Subject to fulfillment of any conditions imposed in this offer letter, your start date with Carrier Access will be June 10, 2005 (“Start Date”), and any formal announcement of employment will be made following your Start Date.

 

3. Proof of Right to Work

Pursuant to federal immigration law, you will be required to provide Carrier Access documentary evidence of your identity and eligibility for employment in the United States of America. Such documentation must be provided to us within three (3) business days of your Start Date or our employment relationship with you may be terminated.

 

4. Compensation

 

  a) Base Salary

You will be paid a bi-weekly salary of $7,692.31 pursuant to Carrier Access’s regular payroll schedule. This bi-weekly salary times twenty-six (26) pay periods is equivalent to $200,000.00 annually.

Your base salary will be reviewed at the end of the Company’s calendar year, as a part of the Company’s normal salary review process.

 

  b) Incentive and Bonus

You will become eligible for a quarterly incentive and annual bonus plan, based on fifty percent (50%) of your base salary. Further details of the plan will be included in your 2005 Executive Incentive and Bonus Plan), subject to the quarterly and annual targets and bonus structure set by the Board of Directors.

 

  c) Stock Options

With the commencement of your employment, and as a condition of the non-competition terms applicable to the position of Chief Financial Officer, I will recommend to the Carrier Access Board of Directors that you be granted a non-qualified stock option to purchase 200,000 shares of Carrier Access Common Stock (the “Option”).
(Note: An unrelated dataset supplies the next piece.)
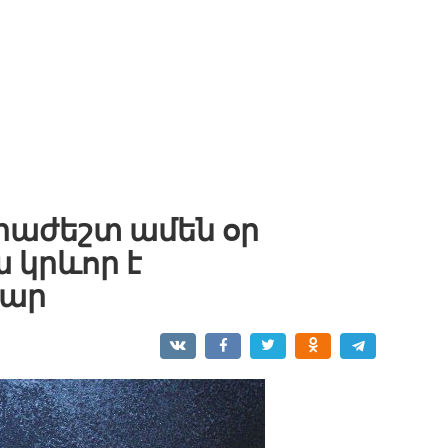
հրաժեշտ ամեն օր
ա կրևոր է
մար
The Option will be granted with an exercise price equal to the fair market price per share of Carrier Access Common Stock based on your Start Date.

The Board of Directors meets quarterly to ratify all option grants. After the approval by the Board of Directors, you will receive the 1998 Stock Option Plan and Stock Option Agreement. Vesting is described in the plan document and will commence as of your Start Date.

 

5. Termination Change of Control

If there is a Change in Control (as defined below), and your employment is terminated within two (2) months before or six (6) months following the effective date of the Change of Control for any reason other than (i) by the Company for Cause (as defined below) or (ii) your voluntary resignation or termination, then any remaining unvested options that have been granted to you shall become fully vested on the effective date of your termination and become exercisable for all or any portion of those shares as fully-vested shares of Common Stock. Each such option accelerated in connection with a Change of Control shall remain exercisable until the expiration or sooner termination of the respective option term.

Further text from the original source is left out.